Where does the word "Mike" occur in the entries below? Copy every line that has it.

● Data to use:
◆ ◆ ◆ ◆

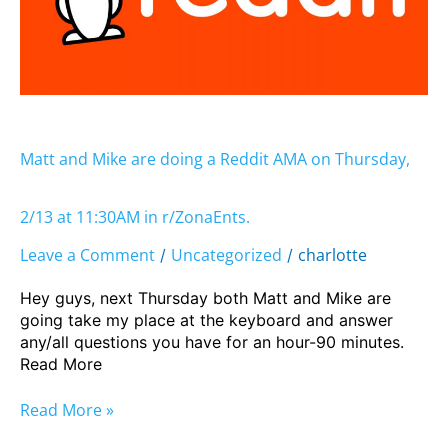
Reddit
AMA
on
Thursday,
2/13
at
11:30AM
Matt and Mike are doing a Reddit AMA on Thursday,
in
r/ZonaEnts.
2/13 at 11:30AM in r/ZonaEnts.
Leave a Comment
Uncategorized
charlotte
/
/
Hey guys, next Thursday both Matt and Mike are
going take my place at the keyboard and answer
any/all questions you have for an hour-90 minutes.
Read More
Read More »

◆ ◆ ◆ ◆

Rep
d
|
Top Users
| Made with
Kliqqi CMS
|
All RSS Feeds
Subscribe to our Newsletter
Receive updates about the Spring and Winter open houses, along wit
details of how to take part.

◆ ◆ ◆ ◆

● Answer to the problem:
Matt and Mike are doing a Reddit AMA on Thursday,
Hey guys, next Thursday both Matt and Mike are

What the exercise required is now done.